Layered and Cached PDF Generation in Rails by David Higgins, Developer

We can take a layered approach to PDF generation in Rails by using a few different techniques to improve performance and reduce the amount of work that needs to be done as the model changes. Such that we can respond dynamically to a changing model and still provide a good user experience. Doing this carefully we can re-use the same pattern for different models in our Rails application.

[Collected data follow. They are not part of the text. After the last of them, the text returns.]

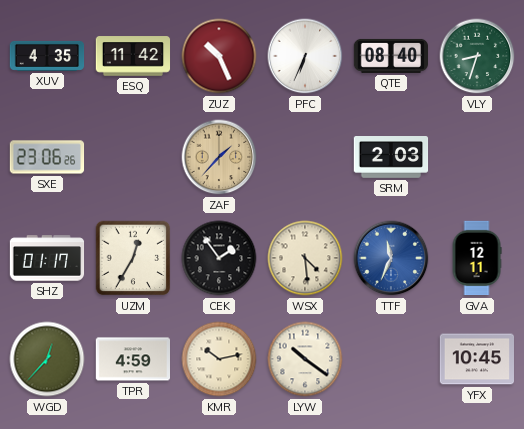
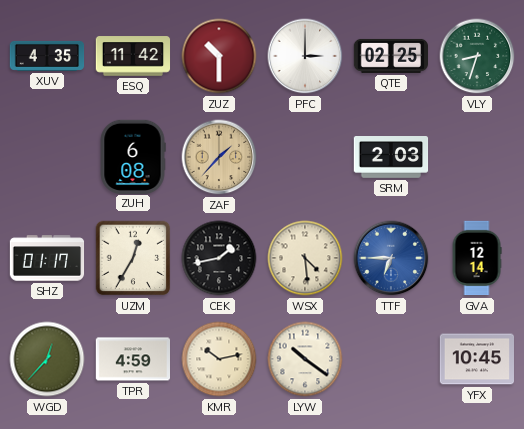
ZUZ: 10:26 -> 10:30
PFC: 6:34 -> 3:00
QTE: 08:40 -> 02:25
SXE: 23:06 -> none
ZUH: none -> 6:08
CEK: 1:54 -> 1:43
TTF: 11:34 -> 6:45
GVA: 12:11 -> 12:14
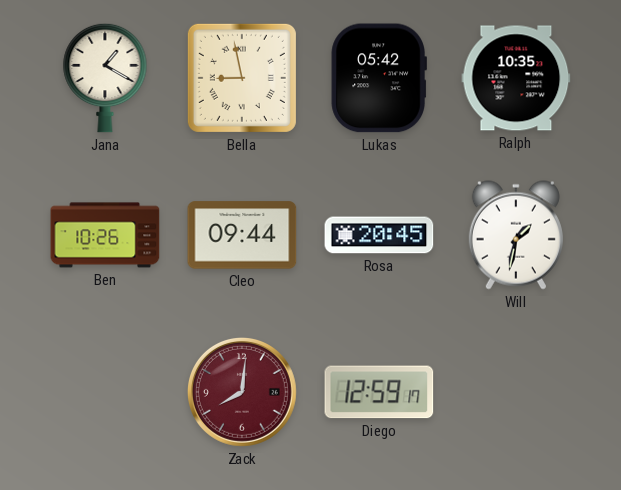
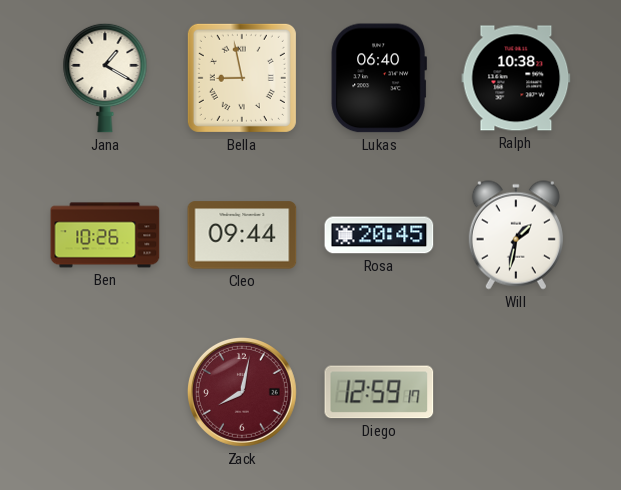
Lukas: 05:42 -> 06:40
Ralph: 10:35 -> 10:38
Zack: 8:01 -> 8:02
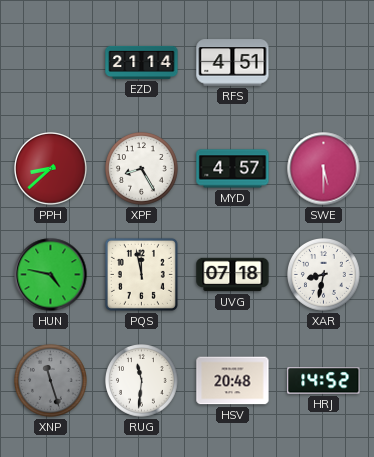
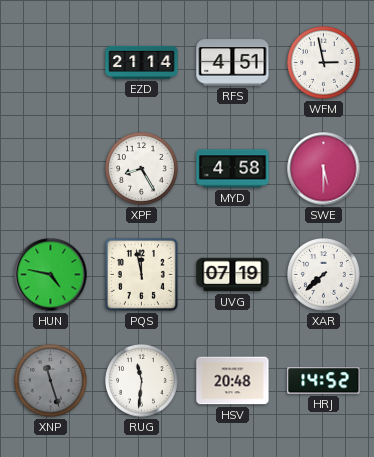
WFM: none -> 2:58
PPH: 8:38 -> none
MYD: 4:57 -> 4:58
UVG: 07:18 -> 07:19
XAR: 8:32 -> 7:38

Further this can allow us to also re-use the view templates for the PDF generation.

Layered and Cached PDF Generation The criteria for what we would like to accomplish.
Caching How to setup the cache for the PDF generation.
Rails Models What we need in our Rails models to make this work.
PDF Generation The core of the PDF generation module and options for extending it.
References & Prerequisites
- CombinePDF
- Grover

Layered and Cached PDF Generation

We recently had a need for generating dynamic pdfs for a Rails model Order with has_many relationship of OrderItem, where each item can have a file attachmented of either images or pdf documents. What we wanted to be able to accomplish is creating and caching a current pdf for each Order on demand.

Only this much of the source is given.